Why a blog isn't the dream side hustle (but what the urge is really telling you)

Why a blog isn't the dream side hustle (but what the urge is really telling you)

You’re burnt out. Somewhere between the team restructure and the fifth “urgent-but-not-urgent” email, you felt your sense of self flicker. The dream of leadership turned into an endless cycle of managing up, soothing down and pretending to care about performance metrics you couldn’t explain to your own inner child.

Then, one day, you opened a fresh Google Doc and said:
“Maybe I’ll start a blog.”

This is not a mistake, in the same way that a missed turning on a long car journey that leads to a delightful picnic spot the Insta travel bloggers somehow never found. This is a message from a wiser part of you.

You want to be heard. You want to matter. You want to build something of your own, something that isn’t another cog in someone else’s vision. And what better way to reclaim your voice than by using it? Writing feels like a rebellion. It’s clean. It’s yours.

But here’s the catch: most of us, when we start blogging as a side hustle, aren’t actually stepping away from corporate culture. We’re replicating it; but with a different font.

Hands Up here

A lot of members have confided to me that they're wanting to start a blog or a community. Some have done so.

And it seems rather mean, ungenerous and plain old hypocritical of me to caution: this might not be the project to pour your energies into.

So consider these words addressed not only to you, but also to me.

For I am not the person I was a year ago. And I wish the same for you. Indeed if we get our total self to listen to the wisest parts of our self more often, we would all be immeasurably happier.

Just as we discussed in "I'll Go Freelance: Avoiding the obvious solution", sometimes our vision and sense of self has been so limited by the growbag of growth marketing we've been immersed in, that we cling to the nearest trellis...when we should be spreading our roots.
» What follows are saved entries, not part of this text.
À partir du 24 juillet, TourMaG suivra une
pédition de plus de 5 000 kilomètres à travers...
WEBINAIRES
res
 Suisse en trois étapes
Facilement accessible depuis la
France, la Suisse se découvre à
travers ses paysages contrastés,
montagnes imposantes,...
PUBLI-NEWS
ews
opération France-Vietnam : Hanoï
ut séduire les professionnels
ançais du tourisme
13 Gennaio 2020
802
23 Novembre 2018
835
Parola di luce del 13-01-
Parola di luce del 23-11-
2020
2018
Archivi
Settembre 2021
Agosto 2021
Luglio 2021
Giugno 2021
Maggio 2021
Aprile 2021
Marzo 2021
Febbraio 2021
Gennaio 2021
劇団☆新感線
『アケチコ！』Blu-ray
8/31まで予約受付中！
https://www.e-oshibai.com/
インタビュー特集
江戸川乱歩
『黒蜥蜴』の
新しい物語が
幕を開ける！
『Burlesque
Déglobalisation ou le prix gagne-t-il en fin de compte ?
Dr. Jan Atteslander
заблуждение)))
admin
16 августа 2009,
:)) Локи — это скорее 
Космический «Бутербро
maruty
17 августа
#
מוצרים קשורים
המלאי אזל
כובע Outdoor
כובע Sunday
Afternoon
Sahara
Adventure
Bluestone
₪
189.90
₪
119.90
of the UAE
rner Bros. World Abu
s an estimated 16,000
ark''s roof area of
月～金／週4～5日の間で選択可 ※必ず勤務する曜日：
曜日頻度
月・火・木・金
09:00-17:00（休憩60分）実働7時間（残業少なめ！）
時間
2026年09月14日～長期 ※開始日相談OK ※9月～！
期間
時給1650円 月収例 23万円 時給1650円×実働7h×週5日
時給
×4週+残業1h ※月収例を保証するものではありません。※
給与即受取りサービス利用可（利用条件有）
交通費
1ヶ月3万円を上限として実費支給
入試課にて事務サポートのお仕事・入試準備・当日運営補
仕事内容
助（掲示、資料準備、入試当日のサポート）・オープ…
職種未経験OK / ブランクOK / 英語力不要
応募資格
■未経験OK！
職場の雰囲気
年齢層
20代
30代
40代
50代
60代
I am here of course to support and cheer on and challenge helpfully any other members who like me blog (this is essentially a blog, attached to a community, with additional resources and events). It isn't that it's hard. It's that in focusing on it, you might be missing out on so much more. And you might not be escaping what you most urgently need to leave behind.

Blogging Is Often Just Leadership in Disguise

When a corporate professional starts a blog, it’s often with the unconscious desire to lead. Not in the old-school org-chart way, but still to guide, to influence, to build a following.